The holiday season is upon us. Thanksgiving is now a blurred memory. Hanukkah begins in a few days, and yes, there are less than two weeks to Christmas. With the coming of the seasons’ festivities, good words like family, cheer, love, joy, festivity, lights, decorations, and food nourish and sustain us. For some, however, these are tough days. Many people—some of your clients and close friends—struggle through the holiday. For those who suffer from depression, this season can be lethal.

Depression is an illness that requires professional support. For many, carefully prescribed medication gets them through the challenges of daily living. Sometimes, however, depression goes malignant taking a person into a mental and emotional state that ends tragically in suicide. 

When a client or a client’s family member takes his or her life, we can be stunned into either inactivity or silence. Even thinking or saying the word “suicide” can numb us so we don’t know what to do or say much less how to reach out to those we serve.

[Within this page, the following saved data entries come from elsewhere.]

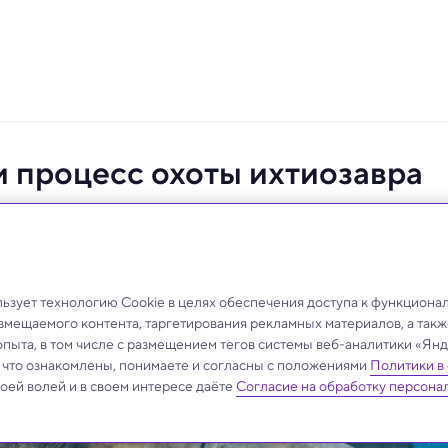
 процесс охоты ихтиозавра
аблюдался ни у одного морского животного,
зует технологию Cookie в целях обеспечения доступа к функциона
азмещаемого контента, таргетирования рекламных материалов, а такж
опыта, в том числе с размещением тегов системы веб-аналитики «Я
, что ознакомлены, понимаете и согласны с положениями
Политики в
своей волей и в своем интересе даёте
Согласие на обработку персона
.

We read more about suicide today, especially among our young. We have learned that understanding and taking care of our mental health is just as important as diet, exercise, and periodic visits to our doctors. Our clients and colleagues who struggle with depression and its related illnesses like bipolar disorder and schizophrenia face issues none of us can imagine.

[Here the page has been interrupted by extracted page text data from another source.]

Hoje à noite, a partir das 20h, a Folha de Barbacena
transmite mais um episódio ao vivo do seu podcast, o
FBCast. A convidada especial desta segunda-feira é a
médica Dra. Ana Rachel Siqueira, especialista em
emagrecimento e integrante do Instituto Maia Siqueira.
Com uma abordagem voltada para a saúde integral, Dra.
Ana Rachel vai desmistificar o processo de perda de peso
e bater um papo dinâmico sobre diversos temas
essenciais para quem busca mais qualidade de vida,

When you suspect a colleague or client is struggling, what can you do? What follows are three suggested responses. 

First, offer the gift of presence. What hurting people need from us is not our commentary or explanation or even well-meaning clichés. Your presence may very well be the best present. Find a way to reach out to your client, look into their eyes as you place a caring hand on their shoulder, and share that you are there to offer support. Hurting people never forget a heartfelt gesture. Simply show up.

Second, should you learn of a suicide, focus on the living without going silent about the deceased. Your client may need to offer an explanation. You can say to them in an affirming way, “I sense overwhelming pain. I’m here because I care about you.” A family that has a parent, child, or relative who has struggled with depression knows a brutal anguish the rest of us cannot imagine. As you listen with love, let them know there is much living beyond this moment and that you will be there for them.

Third, in this holiday season, find ways to reach out. Be intentional, scheduling a call so you don’t forget as these crowded days clamor for your attention. Whether it’s someone dealing with depression or a family’s coping with death, healing takes time: weeks, months, and sometimes years. When it comes to suicide, grief can become a tenured resident that will not be evicted. Be mindful of that possibility. 

The holidays can be the most difficult season of the year. Some of those people are your clients. While other advisors look the other way immobilized by fear, you be the professional who knows your clients so well, you show up offering tender, personal gestures of care, support, and love.